Records for this exercise:
▬▬▬▬▬▬
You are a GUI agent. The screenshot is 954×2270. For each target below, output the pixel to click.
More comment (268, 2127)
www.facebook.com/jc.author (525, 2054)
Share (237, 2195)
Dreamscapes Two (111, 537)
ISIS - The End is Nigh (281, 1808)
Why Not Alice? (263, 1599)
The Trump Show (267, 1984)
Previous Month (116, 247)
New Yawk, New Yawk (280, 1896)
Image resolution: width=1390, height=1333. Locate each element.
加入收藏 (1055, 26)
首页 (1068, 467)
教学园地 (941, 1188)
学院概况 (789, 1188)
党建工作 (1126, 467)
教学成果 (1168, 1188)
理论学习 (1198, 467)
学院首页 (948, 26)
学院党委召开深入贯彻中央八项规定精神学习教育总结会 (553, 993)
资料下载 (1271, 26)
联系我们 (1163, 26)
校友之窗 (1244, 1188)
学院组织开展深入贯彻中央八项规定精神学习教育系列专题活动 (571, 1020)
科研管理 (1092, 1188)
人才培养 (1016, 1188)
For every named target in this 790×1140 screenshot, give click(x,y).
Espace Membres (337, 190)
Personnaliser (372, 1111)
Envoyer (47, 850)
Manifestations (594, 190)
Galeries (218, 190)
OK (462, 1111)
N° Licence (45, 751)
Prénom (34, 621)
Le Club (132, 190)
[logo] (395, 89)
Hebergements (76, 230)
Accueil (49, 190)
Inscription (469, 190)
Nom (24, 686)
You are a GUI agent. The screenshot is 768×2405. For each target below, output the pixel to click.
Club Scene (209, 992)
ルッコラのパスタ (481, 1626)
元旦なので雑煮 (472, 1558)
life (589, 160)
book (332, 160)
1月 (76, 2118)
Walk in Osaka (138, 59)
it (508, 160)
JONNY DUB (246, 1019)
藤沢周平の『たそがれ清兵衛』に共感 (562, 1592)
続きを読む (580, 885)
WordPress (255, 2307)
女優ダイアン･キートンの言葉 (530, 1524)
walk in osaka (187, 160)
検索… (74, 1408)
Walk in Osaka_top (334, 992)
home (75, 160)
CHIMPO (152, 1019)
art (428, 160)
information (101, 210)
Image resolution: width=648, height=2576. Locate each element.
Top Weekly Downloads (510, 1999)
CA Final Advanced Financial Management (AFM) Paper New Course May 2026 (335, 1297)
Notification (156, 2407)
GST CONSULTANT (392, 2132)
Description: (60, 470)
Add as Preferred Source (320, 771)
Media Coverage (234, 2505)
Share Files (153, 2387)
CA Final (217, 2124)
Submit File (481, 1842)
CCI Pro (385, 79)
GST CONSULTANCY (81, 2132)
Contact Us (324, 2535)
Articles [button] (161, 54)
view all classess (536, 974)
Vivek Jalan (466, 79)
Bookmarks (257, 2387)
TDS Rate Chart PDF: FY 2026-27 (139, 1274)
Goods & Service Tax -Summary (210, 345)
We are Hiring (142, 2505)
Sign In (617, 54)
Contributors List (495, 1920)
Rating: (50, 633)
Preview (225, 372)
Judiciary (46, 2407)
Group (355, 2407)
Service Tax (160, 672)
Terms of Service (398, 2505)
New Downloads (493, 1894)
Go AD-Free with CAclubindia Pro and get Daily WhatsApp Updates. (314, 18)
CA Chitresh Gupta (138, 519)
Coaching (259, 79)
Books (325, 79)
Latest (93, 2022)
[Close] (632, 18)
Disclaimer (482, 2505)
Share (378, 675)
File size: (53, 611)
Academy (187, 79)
▬▬▬▬▬▬
Exercise requirements:
Your task is to return each line of the data above that contains the string "below".

Exercise solution:
You are a GUI agent. The screenshot is 954×2270. For each target below, output the pixel to click.
You are a GUI agent. The screenshot is 768×2405. For each target below, output the pixel to click.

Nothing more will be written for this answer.